== TASK DESCRIPTION ==
Whenever the word "Dallas" appears in a line of the data below, copy that line.

== MATERIAL PROVIDED ==
☆ ☆ ☆ ☆ ☆ ☆ ☆

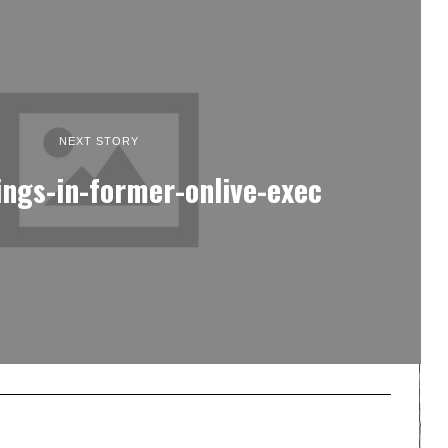
NEXT STORY
ings-in-former-onlive-exec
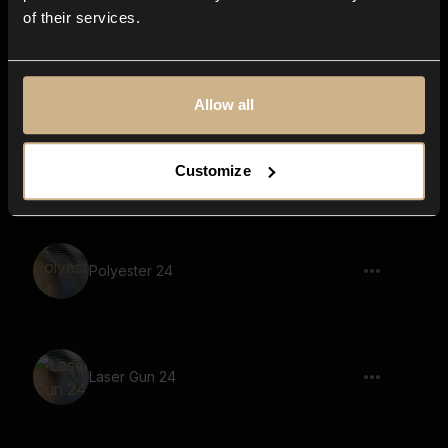
of their services.
Scifi Machine 60
Allow all
Scifi Machine 62
Customize
Polyester 24
Laser Gun 24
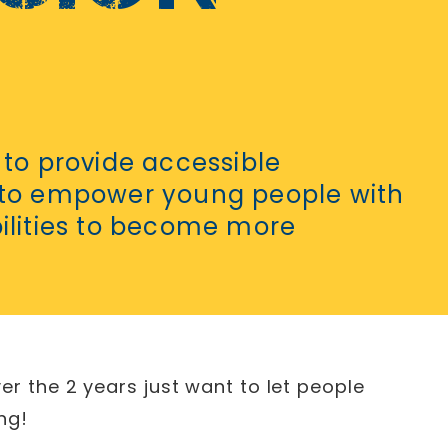
 to provide accessible
 to empower young people with
bilities to become more
er the 2 years just want to let people
ng!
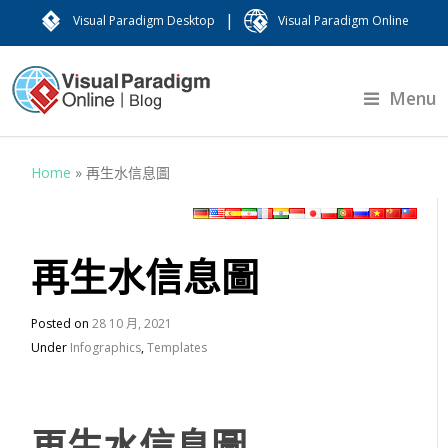
|
Visual Paradigm Desktop
Visual Paradigm Online
Menu
Home
»
再生水信息圖
再生水信息圖
Posted on
28 10 月, 2021
Under
Infographics
,
Templates
再生水信息圖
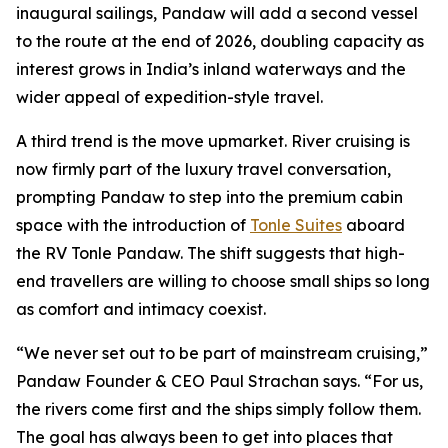
inaugural sailings, Pandaw will add a second vessel
to the route at the end of 2026, doubling capacity as
interest grows in India’s inland waterways and the
wider appeal of expedition-style travel.
A third trend is the move upmarket. River cruising is
now firmly part of the luxury travel conversation,
prompting Pandaw to step into the premium cabin
space with the introduction of
Tonle Suites
aboard
the RV Tonle Pandaw. The shift suggests that high-
end travellers are willing to choose small ships so long
as comfort and intimacy coexist.
“We never set out to be part of mainstream cruising,”
Pandaw Founder & CEO Paul Strachan says. “For us,
the rivers come first and the ships simply follow them.
The goal has always been to get into places that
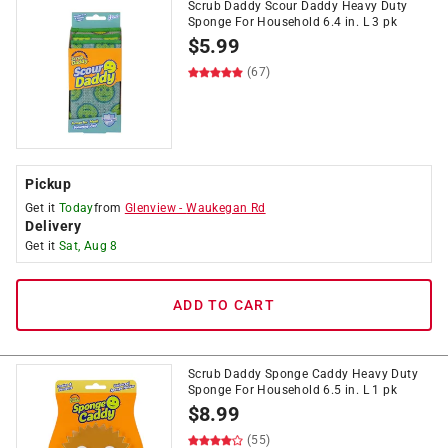
Scrub Daddy Scour Daddy Heavy Duty
Sponge For Household 6.4 in. L 3 pk
$
5.99
(67)
Pickup
Get it
Today
from
Glenview
-
Waukegan Rd
Delivery
Get it
Sat, Aug 8
ADD TO CART
Scrub Daddy Sponge Caddy Heavy Duty
Sponge For Household 6.5 in. L 1 pk
$
8.99
(55)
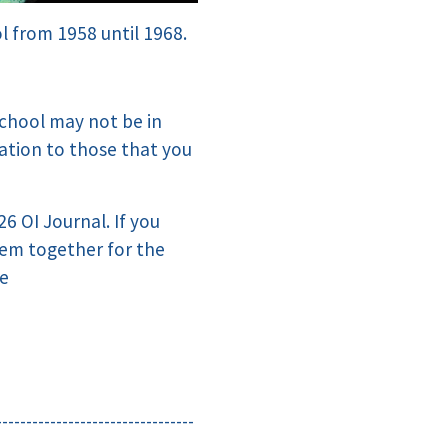
l from 1958 until 1968.
chool may not be in
mation to those that you
26 OI Journal. If you
hem together for the
me
---------------------------------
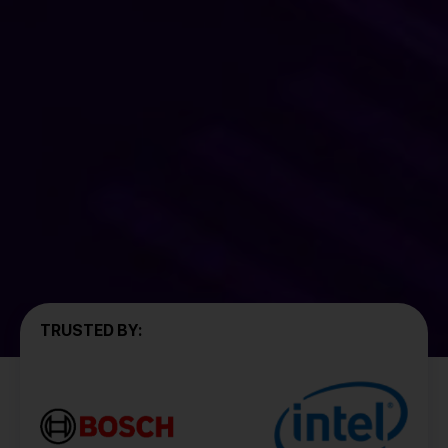
TRUSTED BY:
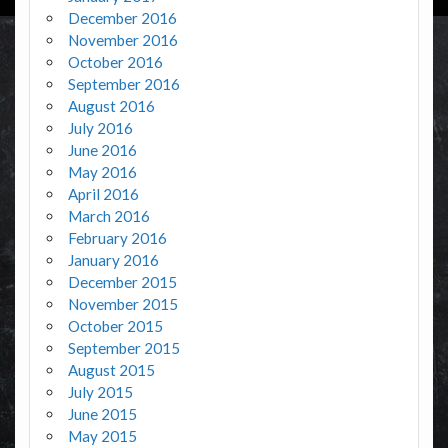
December 2016
November 2016
October 2016
September 2016
August 2016
July 2016
June 2016
May 2016
April 2016
March 2016
February 2016
January 2016
December 2015
November 2015
October 2015
September 2015
August 2015
July 2015
June 2015
May 2015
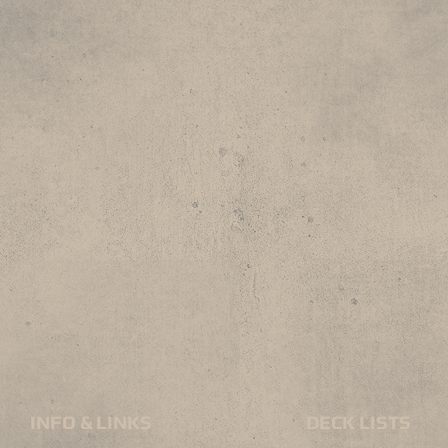
INFO & LINKS
DECK LISTS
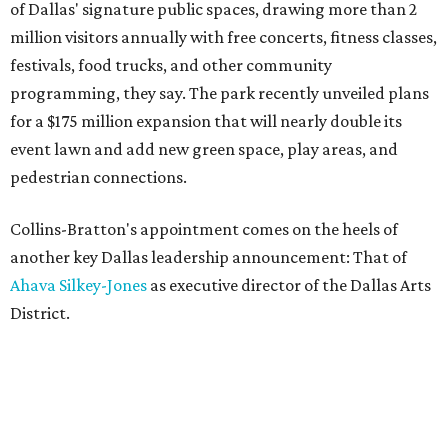
of Dallas' signature public spaces, drawing more than 2
million visitors annually with free concerts, fitness classes,
festivals, food trucks, and other community
programming, they say. The park recently unveiled plans
for a $175 million expansion that will nearly double its
event lawn and add new green space, play areas, and
pedestrian connections.
Collins-Bratton's appointment comes on the heels of
another key Dallas leadership announcement: That of
Ahava Silkey-Jones
as executive director of the Dallas Arts
District.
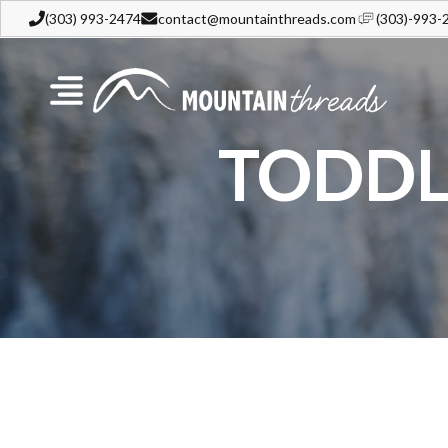
(303) 993-2474
contact@mountainthreads.com
(303)-993-
TODDL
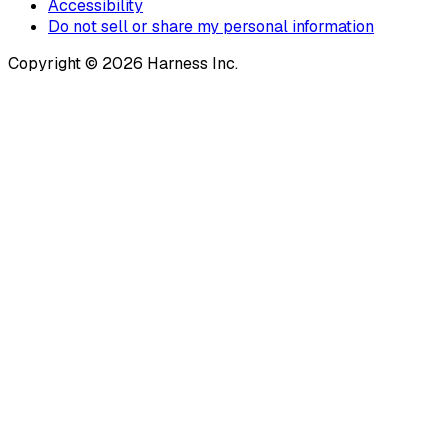
Accessibility
Do not sell or share my personal information
Copyright © 2026 Harness Inc.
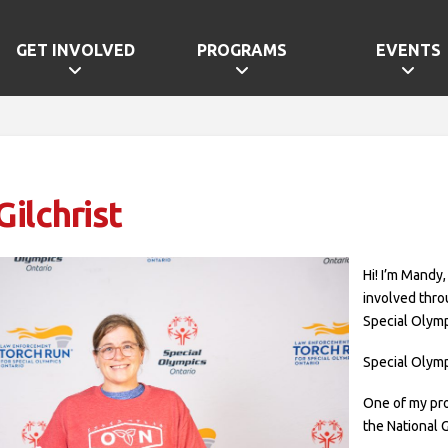
GET INVOLVED
PROGRAMS
EVENTS
ilchrist
Hi! I’m Mandy,
involved thro
Special Olymp
Special Olymp
One of my pr
the National 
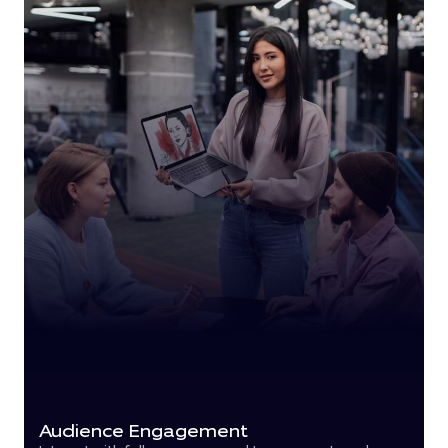
Audience Engagement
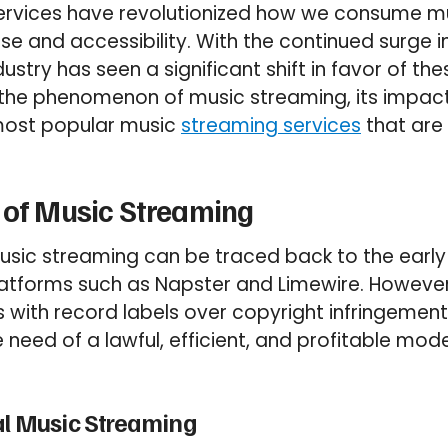
ervices have revolutionized how we consume mus
 and accessibility. With the continued surge in
ustry has seen a significant shift in favor of the
o the phenomenon of music streaming, its impac
 most popular music
streaming services
that are 
 of Music Streaming
usic streaming can be traced back to the earl
atforms such as Napster and Limewire. However
s with record labels over copyright infringement
e need of a lawful, efficient, and profitable mod
al Music Streaming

☆ ☆ ☆ ☆ ☆ ☆ ☆

== WRITTEN ANSWER ==
of Dallas' signature public spaces, drawing more than 2
another key Dallas leadership announcement: That of
as executive director of the Dallas Arts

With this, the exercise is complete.